La storia leccese che vi raccontiamo ha dell’incredibile, dello scandaloso. «Abbiamo 12mila ulivi tra Giuggianello, Minervino, Poggiardo e Scorrano e tutti mostrano evidenti segnali di disseccamento, almeno l’80% è già del tutto “bruciacchiato”», racconta disperata Angela Benegiamo, olivicoltrice e frantoiana di Giuggianello. «In particolare - spiega - a Scorrano ho 450 ulivi, di cui circa 100 monumentali, secchi dal 2015. Quando è stato possibile, ho avviato le pratiche per lo sradicamento. Ho depositato l’istanza il 7 novembre 2017 e il primo sopralluogo dei tecnici dell’Ufficio provinciale di Lecce dell’assessorato regionale all’Agricoltura è stato effettuato oltre un anno dopo, il 15 novembre 2018. Solo a dicembre 2018 gli ispettori fitosanitari hanno prelevato i campioni e le analisi sono state eseguite dal laboratorio accreditato del Crsa di Locorotondo, a mie spese. Da quel momento - denuncia - tutto tace. Non ho ancora avuto la possibilità di espiantare e, quindi, se sarò “fortunata”, potrò reimpiantare nel 2020».
La situazione si complica perché Benegiamo ha due frantoi. «Stiamo decidendo, nostro malgrado, di dismettere - annuncia - la linea di produzione di uno dei due perché non producendo più olive, non c’è, di conseguenza, prodotto da molire. Aspetterò con ansia altri due mesi, sperando che gli ulivi non ancora del tutto disseccati a Giuggianello possano produrre un quantitativo di olive tale da poter mettere in funzione le macchine di uno dei due impianti. In caso contrario, saremo rovinati».
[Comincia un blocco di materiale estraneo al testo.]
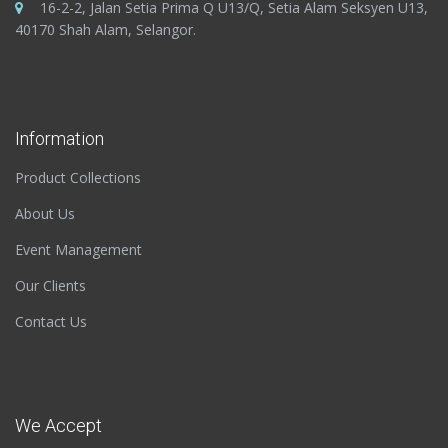
16-2-2, Jalan Setia Prima Q U13/Q, Setia Alam Seksyen U13,
40170 Shah Alam, Selangor.
Information
Product Collections
About Us
Event Management
Our Clients
Contact Us
We Accept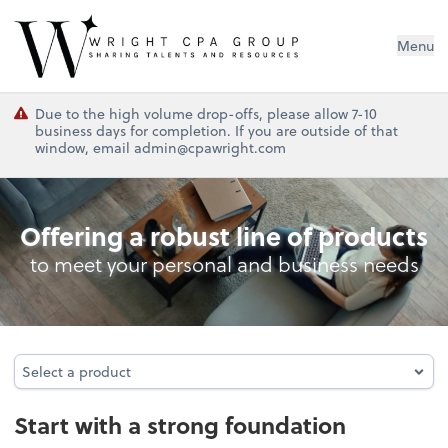
Wright CPA Group
Menu
Due to the high volume drop-offs, please allow 7-10
business days for completion. If you are outside of that
window, email admin@cpawright.com
Entity Type Analysis
Offering a robust line of products
to meet your personal and business needs
Select a product
Select a product
Start with a strong foundation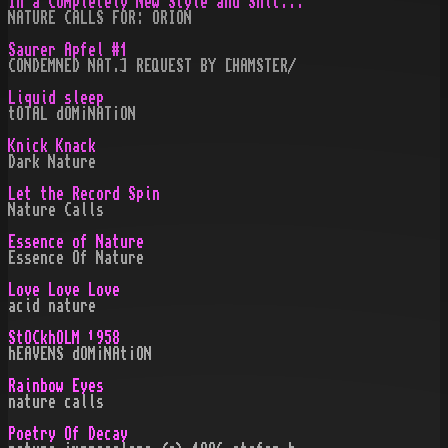
In a Completely New Style and Shit...
NATURE CALLS FOR: ORION
Saurer Apfel #1
CONDEMNED NAT.] REQUEST BY [HAMSTER/
Liquid sleep
tOTAL dOM¡NAT¡ON
Knick Knack
Dark Nature
Let the Record Spin
Nature Calls
Essence of Nature
Essence Of Nature
Love Love Love
acid nature
StOCkhOLM ¹958
hEAVENS dOM¡NAt¡ON
Rainbow Eyes
nature calls
Poetry Of Decay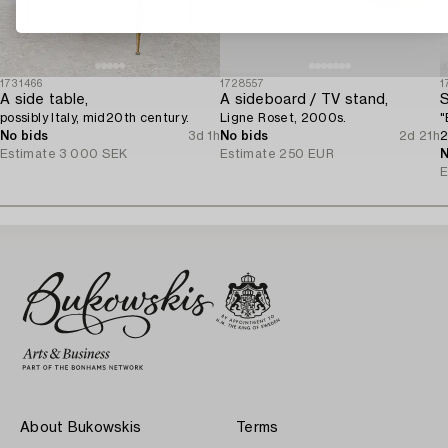
1731466
1728557
1
A side table,
A sideboard / TV stand,
S
possibly Italy, mid20th century.
Ligne Roset, 2000s.
"
No bids
3d 1h
No bids
2d 21h
2
Estimate
3 000 SEK
Estimate
250 EUR
N
E
About Bukowskis
Terms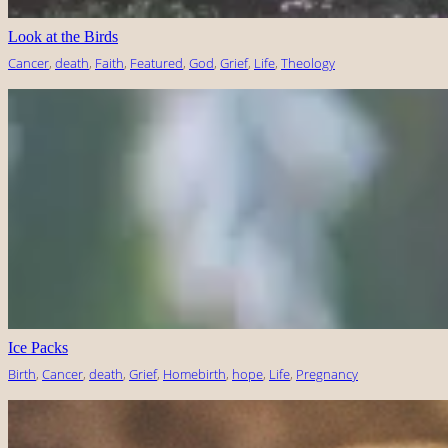
Look at the Birds
Cancer
, 
death
, 
Faith
, 
Featured
, 
God
, 
Grief
, 
Life
, 
Theology
Ice Packs
Birth
, 
Cancer
, 
death
, 
Grief
, 
Homebirth
, 
hope
, 
Life
, 
Pregnancy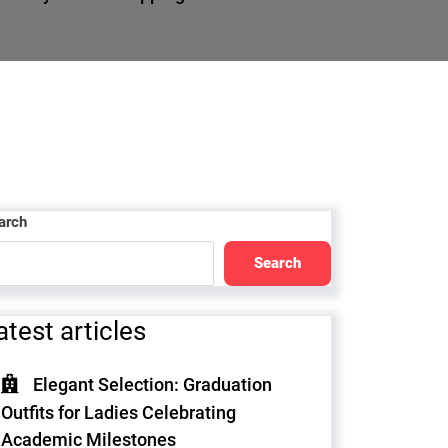
arch
Search
atest articles
Elegant Selection: Graduation
Outfits for Ladies Celebrating
Academic Milestones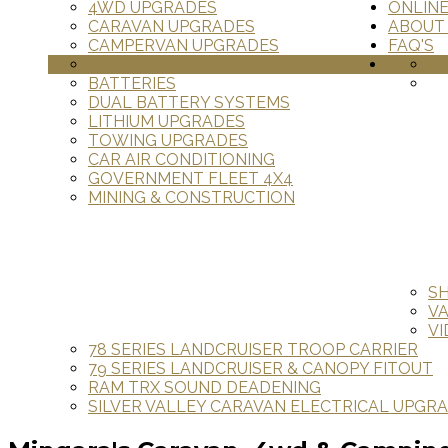
4WD UPGRADES
ONLIN
CARAVAN UPGRADES
ABOUT
CAMPERVAN UPGRADES
FAQ'S
SOLAR PANELS
IN
BATTERIES
DUAL BATTERY SYSTEMS
LITHIUM UPGRADES
TOWING UPGRADES
CAR AIR CONDITIONING
GOVERNMENT FLEET 4X4
MINING & CONSTRUCTION
S
V
VI
78 SERIES LANDCRUISER TROOP CARRIER
79 SERIES LANDCRUISER & CANOPY FITOUT
RAM TRX SOUND DEADENING
SILVER VALLEY CARAVAN ELECTRICAL UPGR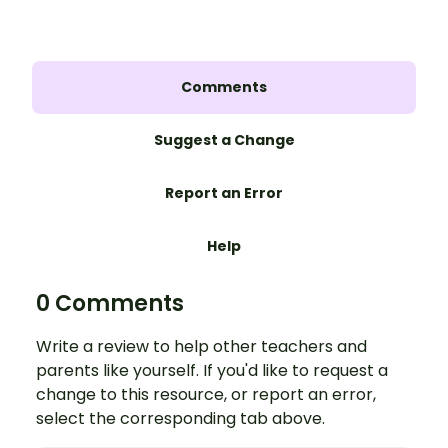
Comments
Suggest a Change
Report an Error
Help
0 Comments
Write a review to help other teachers and
parents like yourself. If you'd like to request a
change to this resource, or report an error,
select the corresponding tab above.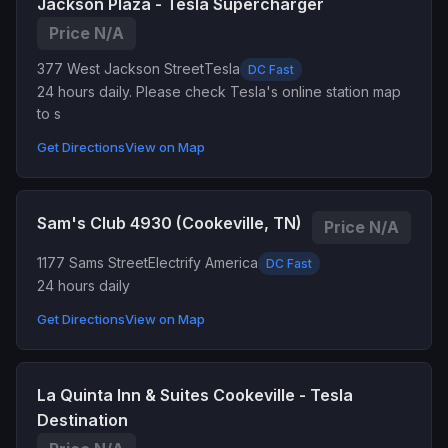
Jackson Plaza - Tesla Supercharger
Price N/A
377 West Jackson Street
Tesla
DC Fast
24 hours daily. Please check Tesla's online station map
to s
Get Directions
View on Map
Sam's Club 4930 (Cookeville, TN)
Price N/A
1177 Sams Street
Electrify America
DC Fast
24 hours daily
Get Directions
View on Map
La Quinta Inn & Suites Cookeville - Tesla
Destination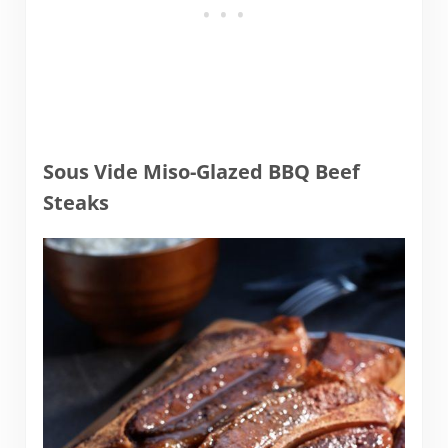
Sous Vide Miso-Glazed BBQ Beef
Steaks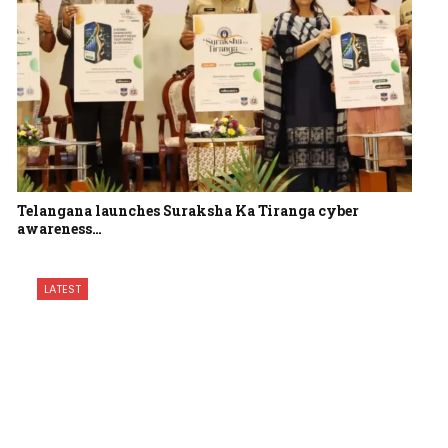
Telangana launches Suraksha Ka Tiranga cyber
awareness…
LATEST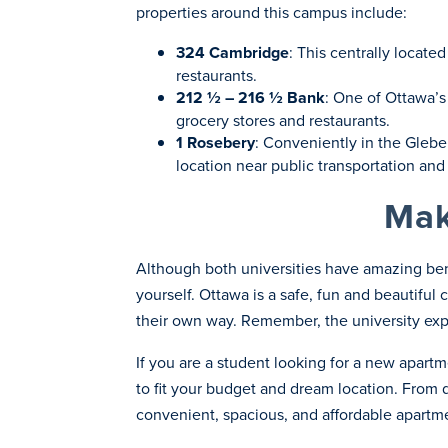
properties around this campus include:
324 Cambridge
: This centrally locat
restaurants.
212 ½ – 216 ½ Bank
: One of Ottawa’s 
grocery stores and restaurants.
1 Rosebery
: Conveniently in the Glebe
location near public transportation and
Mak
Although both universities have amazing bene
yourself. Ottawa is a safe, fun and beautiful
their own way. Remember, the university expe
If you are a student looking for a new apart
to fit your budget and dream location. Fro
convenient, spacious, and affordable apartme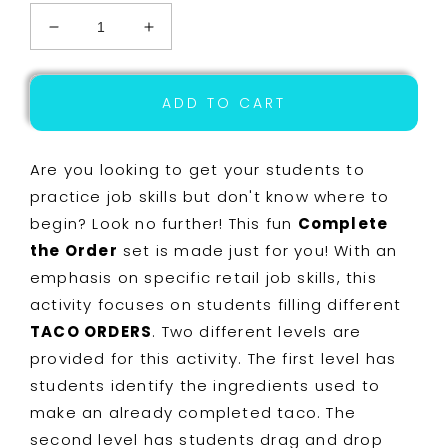
Decrease
Increase
quantity
quantity
for
for
Job
Job
ADD TO CART
Skills
Skills
-
-
Life
Life
Are you looking to get your students to
Skills
Skills
practice job skills but don't know where to
-
-
begin? Look no further! This fun
Complete
Complete
Complete
the
the
the Order
set is made just for you! With an
Order
Order
emphasis on specific retail job skills, this
-
-
activity focuses on students filling different
GOOGLE
GOOGLE
-
-
TACO ORDERS
. Two different levels are
Taco
Taco
provided for this activity. The first level has
Order
Order
students identify the ingredients used to
make an already completed taco. The
second level has students drag and drop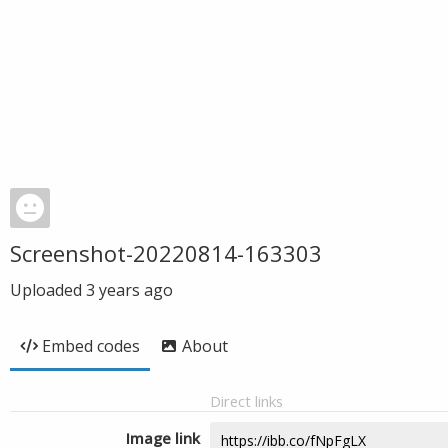
Screenshot-20220814-163303
Uploaded
3 years ago
Embed codes
About
Direct links
Image link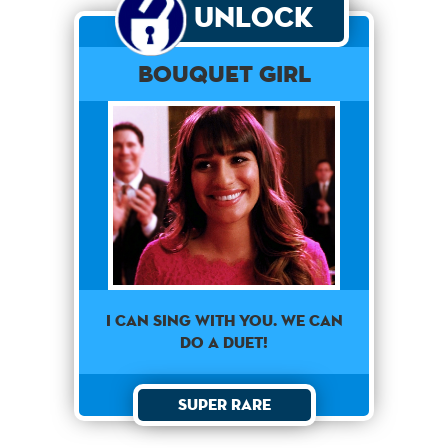
Unlock
Bouquet Girl
I can sing with you. We can
do a duet!
Super Rare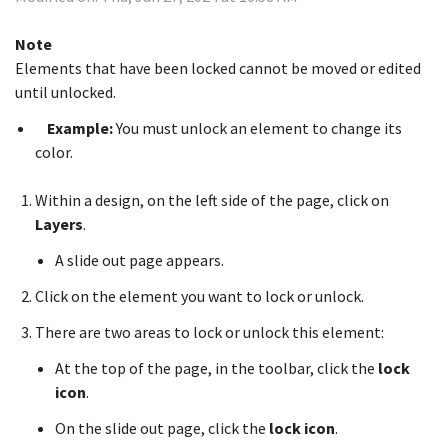
Note
Elements that have been locked cannot be moved or edited
until unlocked.
Example:
You must unlock an element to change its
color.
Within a design, on the left side of the page, click on
Layers
.
A slide out page appears.
Click on the element you want to lock or unlock.
There are two areas to lock or unlock this element:
At the top of the page, in the toolbar, click the
lock
icon
.
On the slide out page, click the
lock icon
.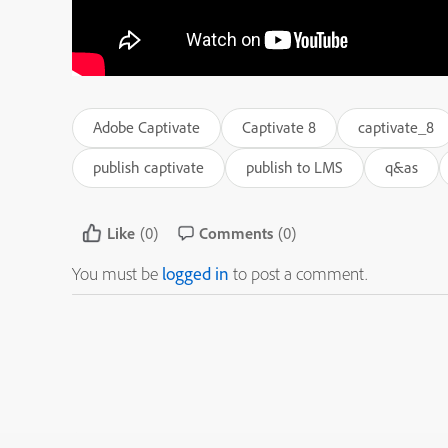
Adobe Captivate
Captivate 8
captivate_8
publish captivate
publish to LMS
q&as
Like
(0)
Comments
(0)
You must be
logged in
to post a comment.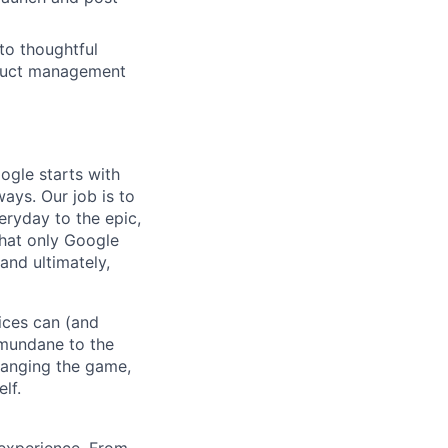
to thoughtful
oduct management
ogle starts with
ays. Our job is to
ryday to the epic,
hat only Google
and ultimately,
ices can (and
 mundane to the
hanging the game,
lf.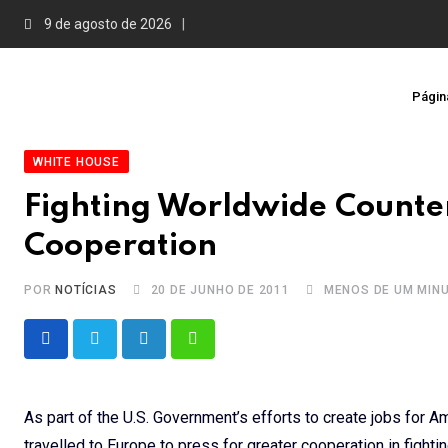
Skip
9 de agosto de 2026
to
content
Página
WHITE HOUSE
Fighting Worldwide Counter
Cooperation
POR
NOTÍCIAS
20 DE JUNHO DE 2011
MENOS DE UM MIN
LinkedIn
Whatsapp
As part of the U.S. Government’s efforts to create jobs for 
travelled to Europe to press for greater cooperation in fighti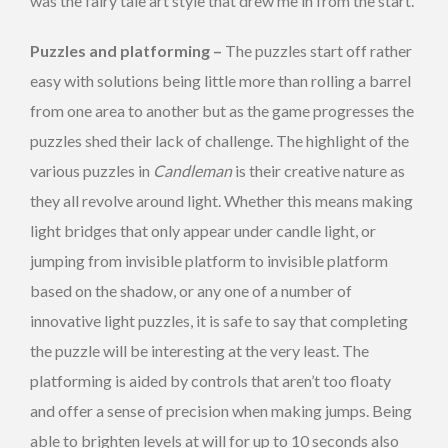
was the fairy tale art style that drew me in from the start.
Puzzles and platforming –
The puzzles start off rather
easy with solutions being little more than rolling a barrel
from one area to another but as the game progresses the
puzzles shed their lack of challenge. The highlight of the
various puzzles in
Candleman
is their creative nature as
they all revolve around light. Whether this means making
light bridges that only appear under candle light, or
jumping from invisible platform to invisible platform
based on the shadow, or any one of a number of
innovative light puzzles, it is safe to say that completing
the puzzle will be interesting at the very least. The
platforming is aided by controls that aren’t too floaty
and offer a sense of precision when making jumps. Being
able to brighten levels at will for up to 10 seconds also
Questo, purtroppo, non è un caso isolato. È la condizione in cui versano tutti gli olivicoltori e i frantoiani dell’area «infetta», che reclamano la semplificazione delle procedure per l’espianto e il reimpianto. «Siamo lieti di constatare che anche chi si è rallegrato per il decreto varato qualche giorno fa, si stia ricredendo», ironizza il presidente di Coldiretti Puglia, Savino Muraglia che aggiunge: «Chi ha addirittura esultato, fino a poche ore fa, definendo il provvedimento “un primo passo importante”, sta ritornando sui suoi passi. È una vittoria di Pirro perché chi avrebbe dovuto e potuto segnalare al ministro che il decreto mancava di misure tanto attese dal Salento non l’ha fatto prima che il provvedimento arrivasse in Consiglio dei ministri. Ora va emendato, inserendo - è il pensiero di Muraglia - l’articolato utile a superare i vincoli paesaggisti e idrogeologi, assegnando risorse vere per la ricostruzione del patrimonio olivicolo del Salento».